South Korea's rising basketball star Heo Hoon dreams of the NBA and playing at the Olympics - just like his old man.
Can basketball genes and dreams take him all the way to the big time?
Hoon is the youngest player on South Korea's FIBA World Cup 2019 roster and listens to his father's advice.
Luckily, dad knows what he's talking about.
Hur Jae played in three Olympics, was part of the team that finished 9th at Seoul 1988, and gave the athletes' oath at his home Games Opening Ceremony.
Senior also has seven championship medals from his time with Kia Motors during the amateur era, and was finals MVP in 97/98 after basketball went pro - the only time the MVP has ever gone to a player on the losing team.
Pops also still owns the record for most points ever scored by one player in one game at a World Cup - he scored 62 points against Egypt in 1990.
And he was even better at the 1994 Worlds, averaging 19.4 points, 4.5 assists and 3.9 rebounds - numbers which reportedly made him a scouting target for the NBA’s Vancouver (now Memphis) Grizzlies.

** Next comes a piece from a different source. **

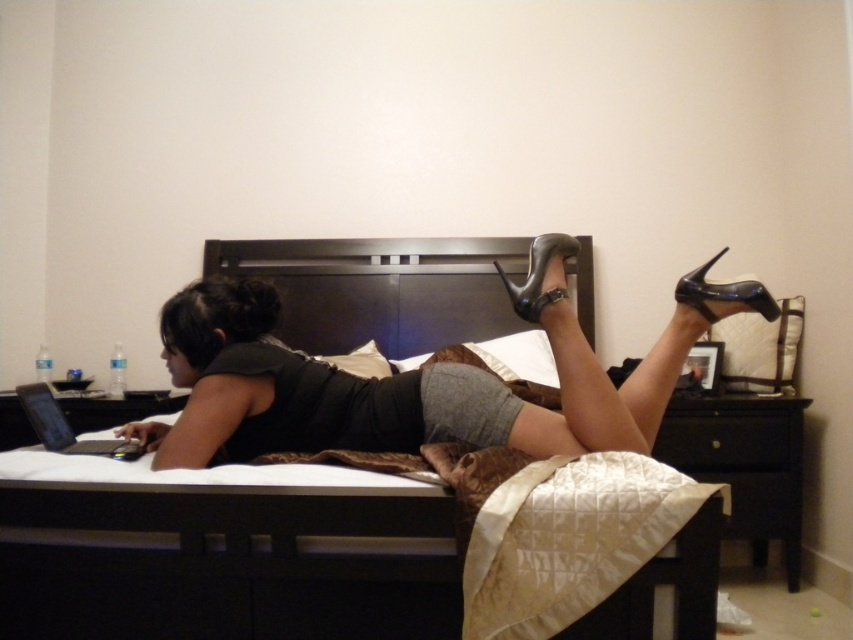 You are an interior designer planning to place a new sofa in the room. The sofa is the same size as the dark wood bed at center. Will the sofa fit in the space where the dark wood headboard at center is currently located?

The dark wood bed at center has a smaller size compared to dark wood headboard at center. Therefore, the sofa, which is the same size as the dark wood bed at center, will not fit in the space where the dark wood headboard at center is located because it is smaller than the headboard.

But now it's junior's time to shine, and with highlights like this impossible shot against China that made the Top 5 plays (Number 2) of the World Cup 2019 Asian qualifiers, it's exciting times for the Heo Hoon, and for South Korean basketball.
The future of South Korean basketball?
Heo is just 24-years-old and the only player on the roster born in 1995. As the youngest on the team, it looks like he'll be a fixture in the South Korean side for some time to come.

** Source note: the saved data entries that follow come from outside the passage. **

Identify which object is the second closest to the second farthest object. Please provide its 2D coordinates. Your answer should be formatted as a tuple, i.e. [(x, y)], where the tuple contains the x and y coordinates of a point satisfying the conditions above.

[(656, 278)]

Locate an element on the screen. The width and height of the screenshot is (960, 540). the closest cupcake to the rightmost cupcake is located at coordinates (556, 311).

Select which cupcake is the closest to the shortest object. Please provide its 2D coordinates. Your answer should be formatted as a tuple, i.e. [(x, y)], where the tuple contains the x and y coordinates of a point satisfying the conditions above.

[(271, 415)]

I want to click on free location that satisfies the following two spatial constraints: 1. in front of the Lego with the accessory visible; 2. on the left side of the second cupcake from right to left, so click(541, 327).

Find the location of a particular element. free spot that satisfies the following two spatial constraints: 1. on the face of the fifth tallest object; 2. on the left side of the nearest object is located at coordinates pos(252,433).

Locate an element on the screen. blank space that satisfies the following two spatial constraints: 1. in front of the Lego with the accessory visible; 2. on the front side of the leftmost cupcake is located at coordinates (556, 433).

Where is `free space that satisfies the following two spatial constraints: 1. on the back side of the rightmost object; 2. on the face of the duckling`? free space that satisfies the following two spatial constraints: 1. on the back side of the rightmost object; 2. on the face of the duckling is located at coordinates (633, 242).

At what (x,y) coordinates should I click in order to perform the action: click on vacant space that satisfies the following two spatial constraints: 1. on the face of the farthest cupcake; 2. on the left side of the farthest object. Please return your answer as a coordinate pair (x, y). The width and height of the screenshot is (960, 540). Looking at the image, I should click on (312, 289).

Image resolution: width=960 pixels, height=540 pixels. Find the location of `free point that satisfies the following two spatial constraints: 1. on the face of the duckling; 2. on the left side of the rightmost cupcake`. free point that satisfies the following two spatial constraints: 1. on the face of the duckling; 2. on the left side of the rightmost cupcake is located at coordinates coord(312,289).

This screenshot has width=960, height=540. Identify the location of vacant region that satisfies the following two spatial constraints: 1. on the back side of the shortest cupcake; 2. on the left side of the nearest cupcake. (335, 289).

He impressed at the William Jones Cup 2019 in Taipei, where Heo averaged an impressive 11.0 points, 4.4 assists and 1.3 steals per game.
Head coach Kim SangShik was clearly impressed, and now Hoon will get his first taste of World Cup action in China.
At just 181cm (5'11") Hoon is a busy point guard with quick hands, an eye for a steal, good middle-to-long range shooting and a natural sense of space and timing - when to drive to the board, pass or shoot.
He has some competition at guard with Lee Jung Hyun, who averaged 13.2 points & 4.5 assists in all 12 Asian qualifying games, and more experienced back-courters Kim SunHyung, Lee DaeSung and Park ChanHee.
SunHyung and ChanHee saw World Cup action in Spain 2014 but despite competing for places with more experienced teammates, Heo knows that it's all part of the process of becoming a better player.
"It is not always an easy time being on the national team, but this has tested my heart helped me learn a lot from my brothers on the team," he said to fiba.basketball.
"It means a lot to me to finally be on the big stage of the World Cup. I would like to show my talents and play my role to the best of my skills."
The system that the coach plays seems to fit well with Hoon's game and everything he's learned so far too:
"I am lucky that the motion offense that coach Sang-Shik pursues is actually familiar to me," he said, continuing:
"During my playing years at Yonsei University we used that system for three years, and I was able to make good use of my previous experience."
With a wise head on young shoulders, South Korea's young star knows that game time at the top level is key to his development.
"Competition is indispensable in the national team," Hoon mused.
"It's what I need. I've had experience working with high level players in the youth team, but this time we will all play against very strong opponents like Russia, Argentina and Nigeria. I see this as an opportunity to try and push our limits. It will not be easy, but we will take advantage of our opportunities."
Heo Hoon to make dad proud and the Tokyo 2020 Olympics?
His father was an Olympian, and now he has a chance to make the Tokyo 2020 Games too.
With a Hachimura-led Japan already qualified as hosts, South Korea are playing a tournament within a tournament for that one Olympic automatic qualifier spot going to the top Asian finisher in China.
The World Cup hosts and the Philippines also have their eye on that golden ticket, but South Korea showed in qualifying why they're very much in contention.
They went 10-2 and have a hyper offense that posted 88.5 PPG (2nd in Asia) and 23.3 APG (1st) through qualifiers.
There's no doubt who the leader is, USA-born Ra GunA averaged 26.7 points per game & 12.5 rebounds on 60% shooting.
Naturalised Gun-ah, also known as Ricardo Ratliffe, posted the highest player efficiency rating in all of the Asian Qualifiers with 34.0.
If the Koreans can't secure their spot for Tokyo at the FIBA World Cup there are more pre-Olympic tournaments that could still see Heo Hoon measure up to the old man.
Keep an eye on him, the future of South Korean basketball is in his hands.